Extracted records
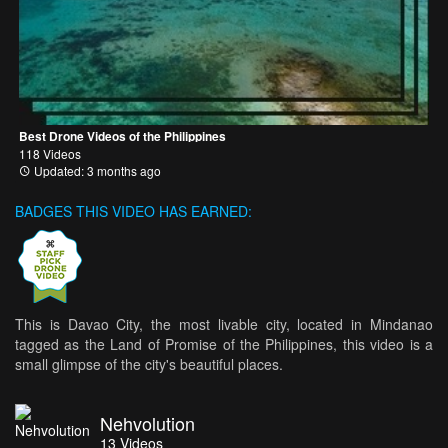
Best Drone Videos of the Philippines
118 Videos
Updated: 3 months ago
BADGES THIS VIDEO HAS EARNED:
This is Davao City, the most livable city, located in Mindanao
tagged as the Land of Promise of the Philippines, this video is a
small glimpse of the city's beautiful places.
Nehvolution
13
Videos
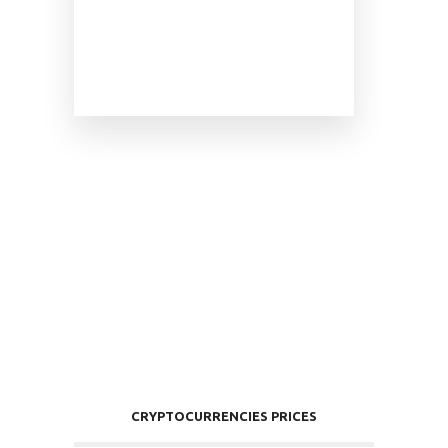
CRYPTOCURRENCIES PRICES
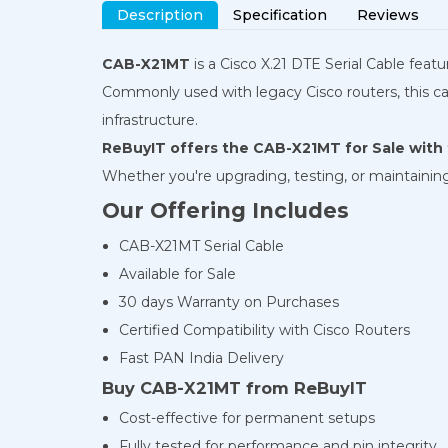
Description
Specification
Reviews
CAB-X21MT
is a Cisco X.21 DTE Serial Cable fea
Commonly used with legacy Cisco routers, this cabl
infrastructure.
ReBuyIT offers the CAB-X21MT for Sale with f
Whether you're upgrading, testing, or maintaining ol
Our Offering Includes
CAB-X21MT Serial Cable
Available for Sale
30 days Warranty on Purchases
Certified Compatibility with Cisco Routers
Fast PAN India Delivery
Buy CAB-X21MT from ReBuyIT
Cost-effective for permanent setups
Fully tested for performance and pin integrity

Exercise instructions
A faithful transcription of the material, with no pictures, is the expected result.

Answer below
Best Drone Videos of the Philippines
118 Videos
Updated: 3 months ago
BADGES THIS VIDEO HAS EARNED:
This is Davao City, the most livable city, located in Mindanao
tagged as the Land of Promise of the Philippines, this video is a
small glimpse of the city's beautiful places.
Nehvolution
13
Videos
CRYPTOCURRENCIES PRICES
Description
Specification
Reviews
CAB-X21MT
is a Cisco X.21 DTE Serial Cable fea
Commonly used with legacy Cisco routers, this cabl
infrastructure.
ReBuyIT offers the CAB-X21MT for Sale with f
Whether you're upgrading, testing, or maintaining ol
Our Offering Includes
CAB-X21MT Serial Cable
Available for Sale
30 days Warranty on Purchases
Certified Compatibility with Cisco Routers
Fast PAN India Delivery
Buy CAB-X21MT from ReBuyIT
Cost-effective for permanent setups
Fully tested for performance and pin integrity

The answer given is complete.